Mary Peters said she is a living murder victim.
Those are harsh words, not supported by our legal system, but look at her face if you doubt the statement. Peters was shot through the head, allegedly by her husband, on July 11, 1999, while they sat in their car in Mountlake Terrace.
"There was a heated argument," said Peters, 40, clutching an ice pack to the dent in the side of her head. "I was crying. He was hugging me. He asked if I was afraid."
Then she heard a "ba boom."
She saw a flash.
The rest is a blur.
Michael Robert Clary was charged with first-degree assault in connection with the incident. Police found a loaded .357-caliber handgun on the floor of the vehicle near the victim, and Clary admitted he carried the weapon sometimes. He pleaded guilty to third-degree assault and being a felon in possession of a firearm, under an agreement reached with Snohomish County prosecutors.
He entered a standard guilty plea to the firearm possession charge, but entered a so-called Alford plea to the assault charge. In court papers, Clary said he does not believe he committed the offense, but wanted to take advantage of the prosecution’s offer.
He will be sentenced Tuesday. Clary faces less than two years in prison.
Peters won’t testify in court about the nightmare that took her right eye and most of the sight in her left eye.
She underwent surgeries to make repairs. Her right eyeball is glass, but you can’t see it. Plastic surgery hasn’t lifted the skin over the socket. The dip on the right side of her head will be fixed later by propping the area with a bone from another part of her body. Air doesn’t pass through the misshapen nose. Her jaw doesn’t open wide enough for Peters to brush her teeth.
But you know what? She is going to get better. This is a self-described conquering woman who has stared down decades of adversity with the strength of Helen of Troy. A street kid, Peters hitchhiked across the country when she was 12 or 13, she said. There were scrapes with the law.
"I grew up," she said. "I got my life together."
Peters said it was love at first sight when she met Clary at an Alcoholic’s Anonymous dance. During their eight years of marriage, she said they both returned to using drugs and alcohol. The day of the shooting, they were on their way to the market to buy her son a sandwich.
"We’d been drinking," she said. "We’d been arguing."
At Harborview Medical Center in Seattle, surgeons took 22 hours to remove fragments of the bullet that splattered behind her face.
"My teeth cracked like popcorn," Peters said. "I’m in pain 24 hours a day. It’s like somebody is squeezing my head, trying to pop my brain out."
Her companion and roommate, John Herndon, knew Peters from her work at a thrift store. Before her injury, he dropped into her shop almost every day to see if any new goods struck his fancy.
"We became good friends," said Herndon, 39. "I was in disbelief this could happen."
Herndon has cared for Peters at his home east of Mill Creek since she left the hospital. He takes her to doctor appointments, minds her medications and lets her rest a throbbing head on his lap. Her medical treatment is paid for by the state crime victims compensation program.
"I’m so grateful to John," Peters said, bending over to rock her head. "He cries with me."

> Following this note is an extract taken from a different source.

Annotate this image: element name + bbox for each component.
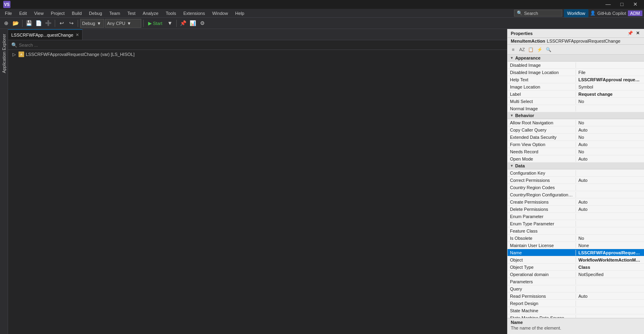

After the shooting, her personal household items were scattered. Herndon managed to retrieve her beloved red antique sofa. He also makes her special mashed potatoes with apples and crushed hazel nuts that she slurps like thick soup.
"It makes me sad when I can’t eat," Peters said. "I’ve always been so independent."
Her greatest pride is teen-age twin sons who live with their father in Marysville. One watched his mother try to sweep the floor one day, missing dirt she couldn’t see. He grabbed the broom and told his mother he would be there to do whatever she couldn’t manage.
"They are very special boys," Peters said. "I am so blessed."
Over Herndon’s front door there is a wooden plaque with animals in Noah’s Ark. It reads "Count your blessings two by two." Peters said she has enough vision left to read her Bible. Who could imagine how difficult it was for her to find something positive in her life?
There are always the dreadful memories.
"My mind goes over and over it a million times every day," she said. "It just comes up like a big movie screen."
She’ll need to gather strength for Tuesday’s sentencing when she sees Clary in court. As she dabbed tissue at saliva that rolled down her chin, she contemplated the moment.
"He hasn’t seen my face yet," she said.